5 Health Benefits of Psychedelic Mushrooms
Magic mushrooms contain a compound (aka psilocybin) that can have a hallucinogenic effect. In addition to getting you high, psilocybin might also have benefits for your mental and physical health. However, more research is needed.
Psilocybin, which the intestines convert into psilocin, a chemical with psychoactive properties, is also showing promise in combating cluster headaches, anxiety, anorexia, obsessive-compulsive disorder and various forms of substance abuse.
Shrooms. Mushies. Caps. The fungus that makes you humongous. We’re talking about magic mushrooms, man.
These hallucinogenic fungi are known for their ability to make you trip bawlz. But did you know they might pack some sweet health benefits, too? Here’s the psychedelic scoop.
Magic mushrooms aren’t just about hallucinations (though those can sometimes be pretty great). Here are five ways magic mushrooms might help your health.

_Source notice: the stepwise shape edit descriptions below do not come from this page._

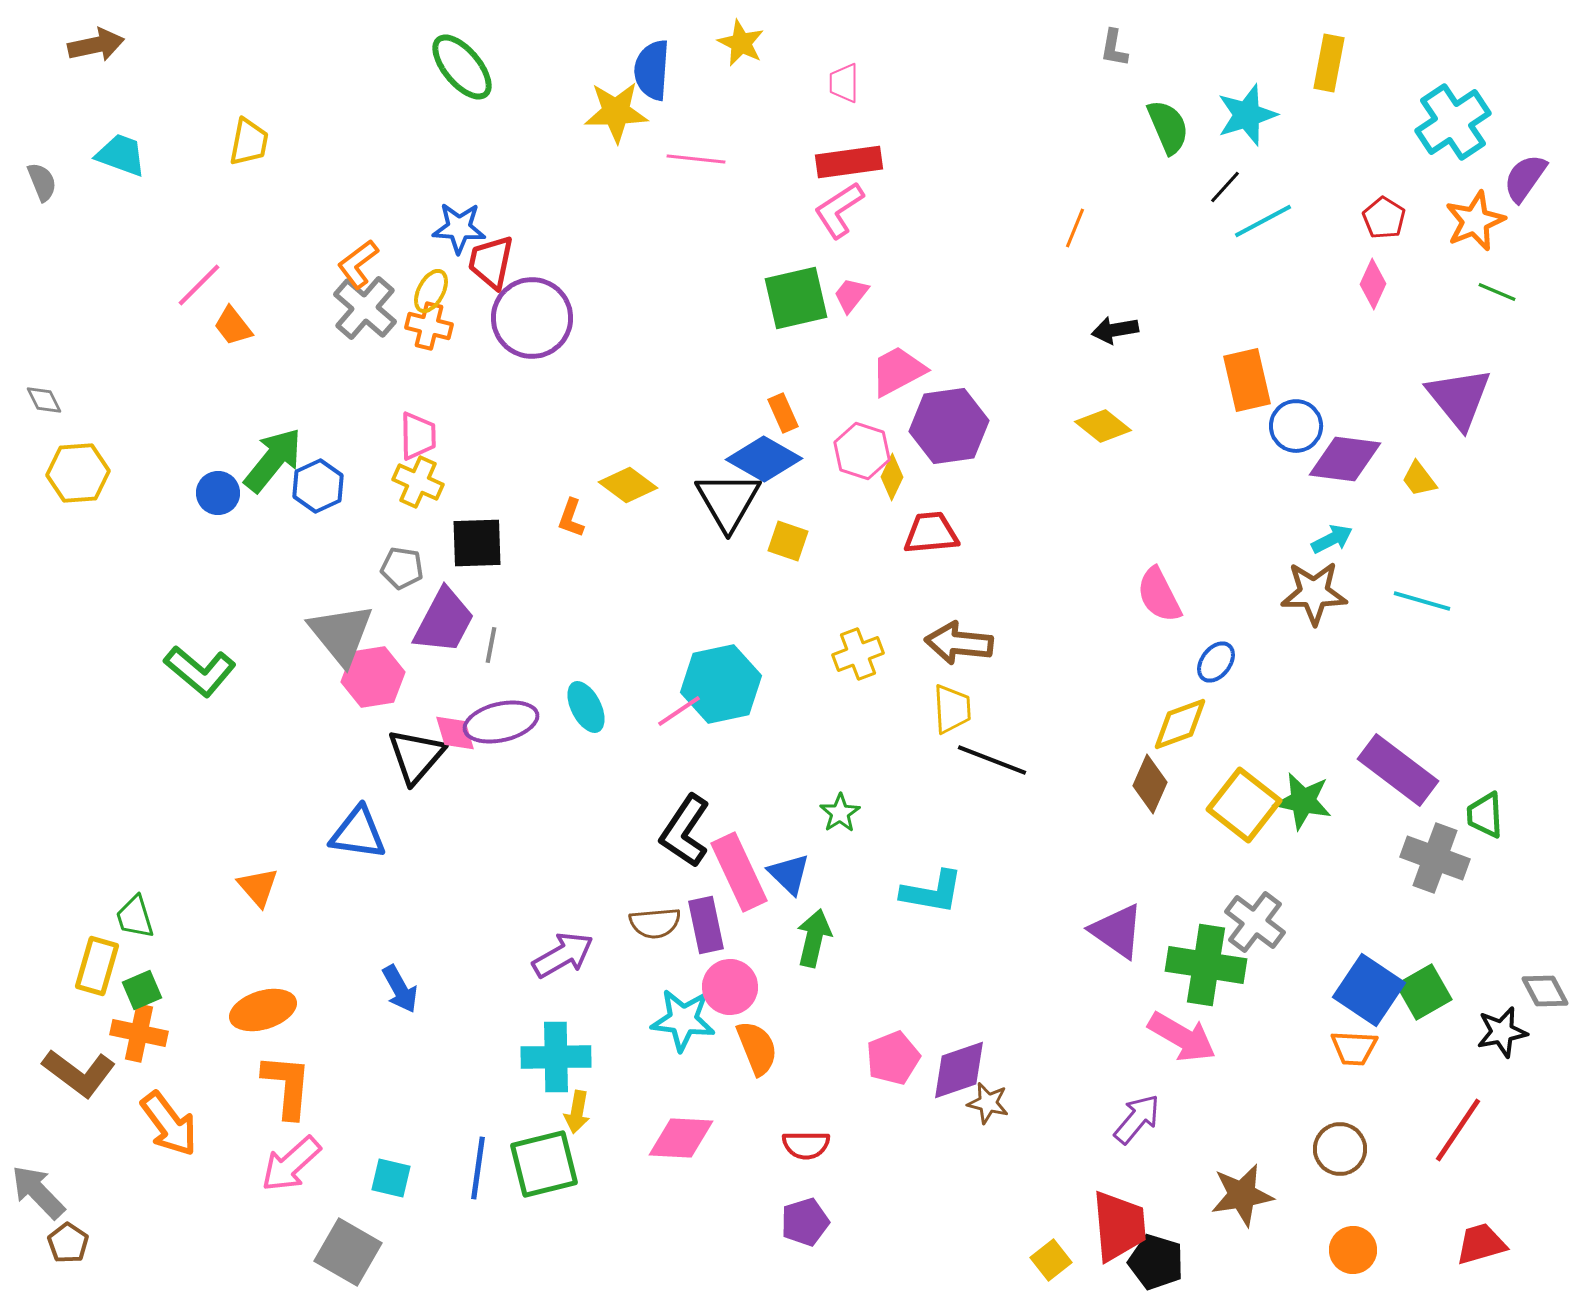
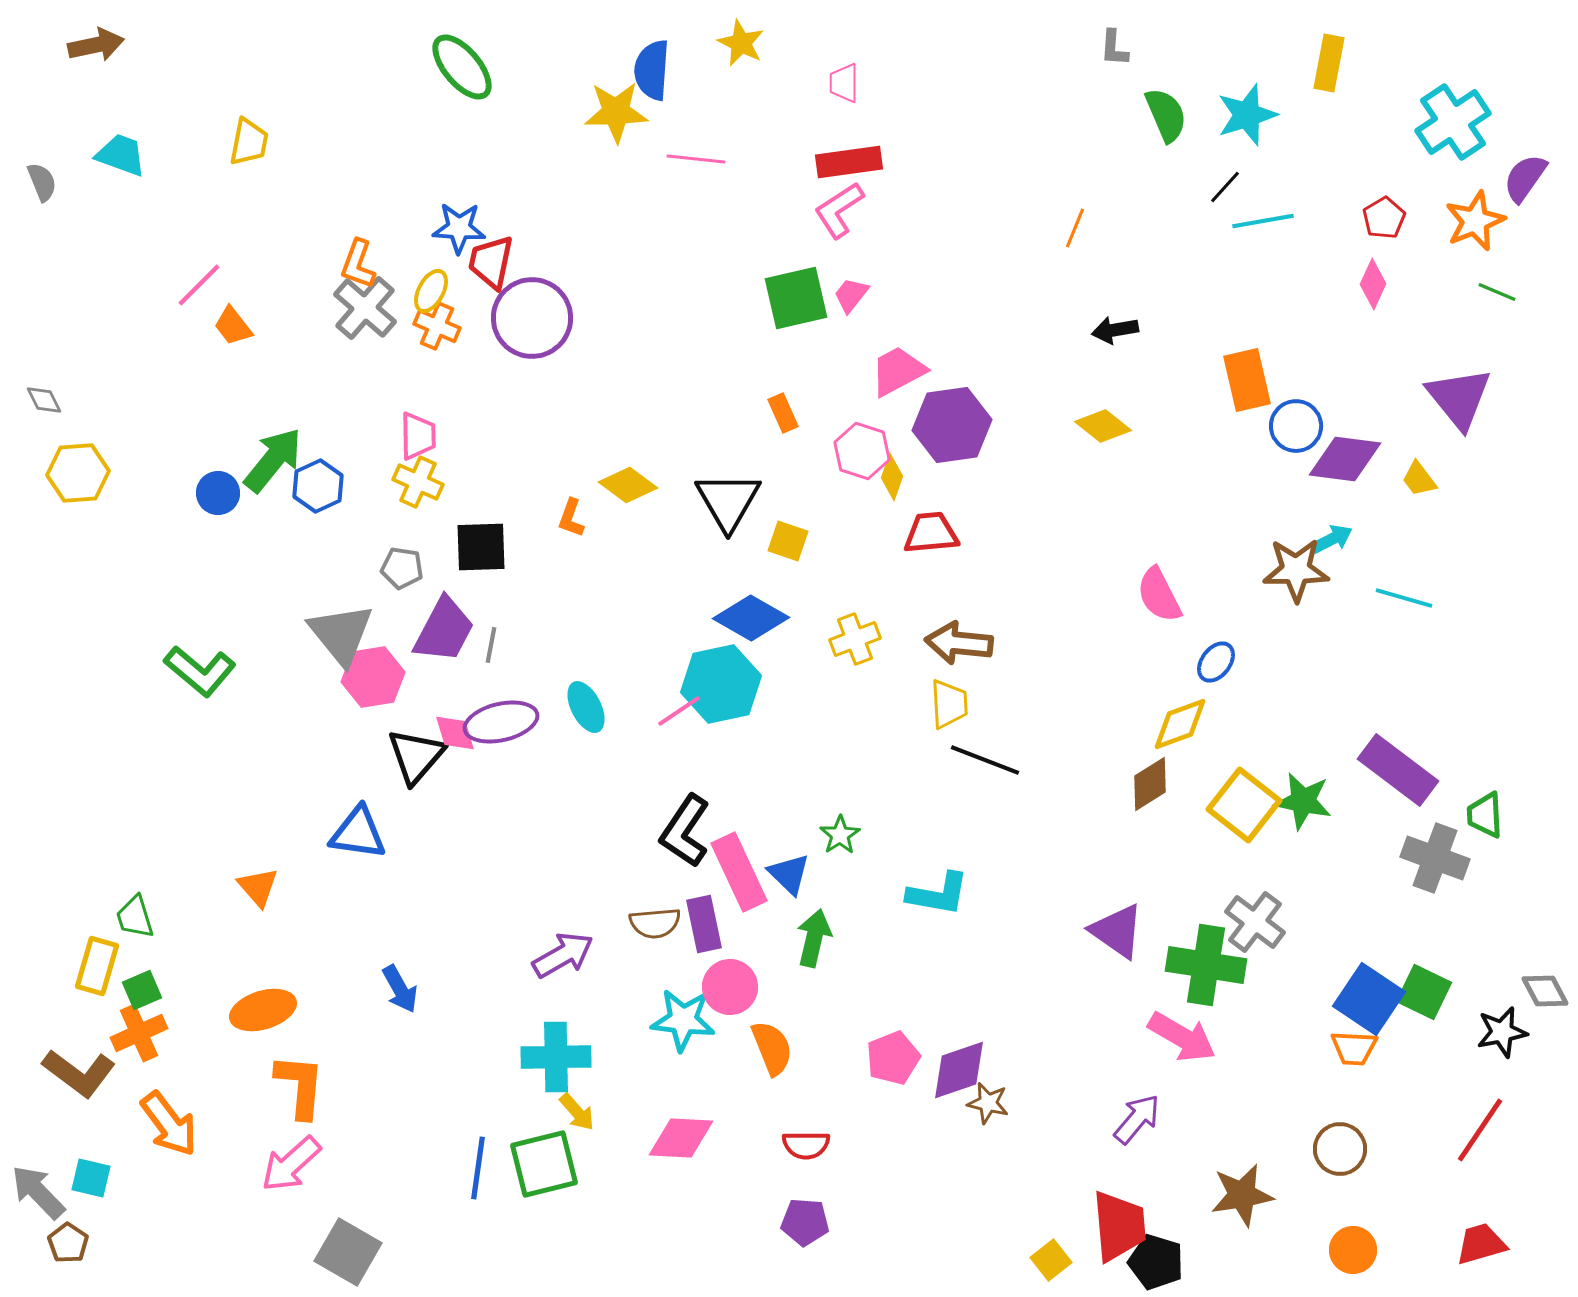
gray L-shape at (1114, 48): rotated 6 degrees counterclockwise
green semicircle at (1168, 127): moved 2 px left, 12 px up
red pentagon at (1384, 218): rotated 9 degrees clockwise
cyan line at (1263, 221): rotated 18 degrees clockwise
orange L-shape at (358, 264): rotated 33 degrees counterclockwise
orange cross at (429, 326): moved 8 px right; rotated 9 degrees clockwise
purple hexagon at (949, 426): moved 3 px right, 1 px up
blue diamond at (764, 459): moved 13 px left, 159 px down
yellow diamond at (892, 477): rotated 6 degrees counterclockwise
black square at (477, 543): moved 4 px right, 4 px down
brown star at (1314, 593): moved 18 px left, 23 px up
cyan line at (1422, 601): moved 18 px left, 3 px up
purple trapezoid at (444, 621): moved 9 px down
yellow cross at (858, 654): moved 3 px left, 15 px up
yellow trapezoid at (952, 709): moved 3 px left, 5 px up
black line at (992, 760): moved 7 px left
brown diamond at (1150, 784): rotated 34 degrees clockwise
green star at (840, 813): moved 22 px down
cyan L-shape at (932, 892): moved 6 px right, 2 px down
purple rectangle at (706, 925): moved 2 px left, 1 px up
blue square at (1369, 990): moved 9 px down
green square at (1424, 992): rotated 34 degrees counterclockwise
orange cross at (139, 1033): rotated 36 degrees counterclockwise
orange semicircle at (757, 1048): moved 15 px right
orange L-shape at (287, 1086): moved 13 px right
yellow arrow at (577, 1112): rotated 51 degrees counterclockwise
red line at (1458, 1130): moved 22 px right
cyan square at (391, 1178): moved 300 px left
purple pentagon at (805, 1222): rotated 21 degrees clockwise
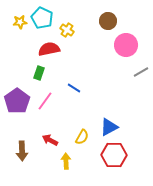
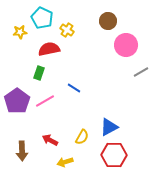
yellow star: moved 10 px down
pink line: rotated 24 degrees clockwise
yellow arrow: moved 1 px left, 1 px down; rotated 105 degrees counterclockwise
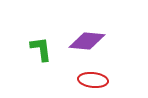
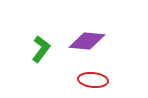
green L-shape: rotated 44 degrees clockwise
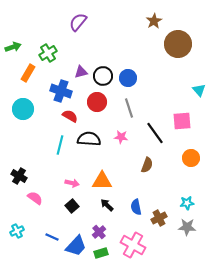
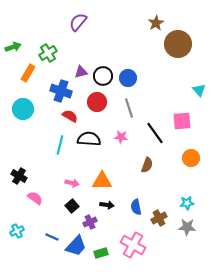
brown star: moved 2 px right, 2 px down
black arrow: rotated 144 degrees clockwise
purple cross: moved 9 px left, 10 px up; rotated 16 degrees clockwise
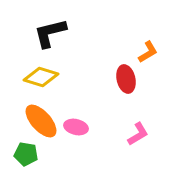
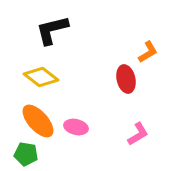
black L-shape: moved 2 px right, 3 px up
yellow diamond: rotated 20 degrees clockwise
orange ellipse: moved 3 px left
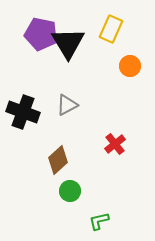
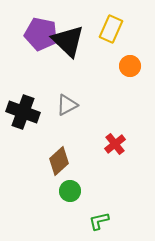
black triangle: moved 2 px up; rotated 15 degrees counterclockwise
brown diamond: moved 1 px right, 1 px down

In a 2022 study, researchers analyzed the effects of psilocybin — the psychedelic compound found in shrooms — in 27 folks with a long history of depression. Participants were given two doses of psilocybin every 2 weeks between August 2017 and April 2019.
Researchers found that the participants’ depression levels remained low 1-, 3-, 6- and 12-months after the treatment. While this is dope news, researchers noted that more research is needed to explore the link between psilocybin and depression. Specifically, we still need to know if treatments can last longer than 12 months.
PSA: It’s not a good idea to self-medicate with magic mushrooms. There are lots of other (and proven) methods to help you treat depression (i.e., online therapy or in-person therapy).
2. Might help stave off substance misuse
Researchers are currently trying to figure out if psilocybin can help peeps cease smoking, drinking, or misusing drugs.
In one small study, researchers analyzed the use of psilocybin as a way to treat alcohol dependence. They found that psilocybin helped decrease drinking and alcohol cravings.
In a small pilot study, researchers found that psilocybin significantly improved the odds of smokers abstaining after a 12-month period.
There’s also some anecdotal chatter that psilocybin can help treat other forms of substance misuse. But we still need a whole lotta research to show if it can actually help reduce cravings and drug use.
According to 2017 research, psychoactive substances like psilocybin might help treat cluster headaches and migraine.
However, a small study indicates that psilocybin can actually cause headaches. Researchers noted that the severity of the headaches depended on the dosage, but that the symptoms weren’t disabling or severe.
So yeah, the jury’s still out on this one.
4. Post-traumatic stress disorder (PTSD)
In an animal study, researchers found that low doses of psilocybin helped condition the fear response in mice. This might mean that magic mushrooms can help treat PTSD and related conditions. But we def need more research on humans to explore this link.
While we need more research, there’s a possibility psilocybin can help relieve anxiety.
In a 2016 study, 51 cancer patients with life-threatening diagnoses were given either a very low dose or a high dose of psilocybin. The high-dose group had a bigger increase in life meaning, optimism, and quality of life. They also had a decrease in death anxiety compared to the low-dose group.
Are mushrooms good for females?
Are mushrooms good for females?
From providing essential vitamins and minerals, to boosting immunity and improving brain and heart health, mushrooms pack a real nutrient punch that delivers benefits for all women.
Magic mushrooms have a lot more health benefits if consumed in the right dose.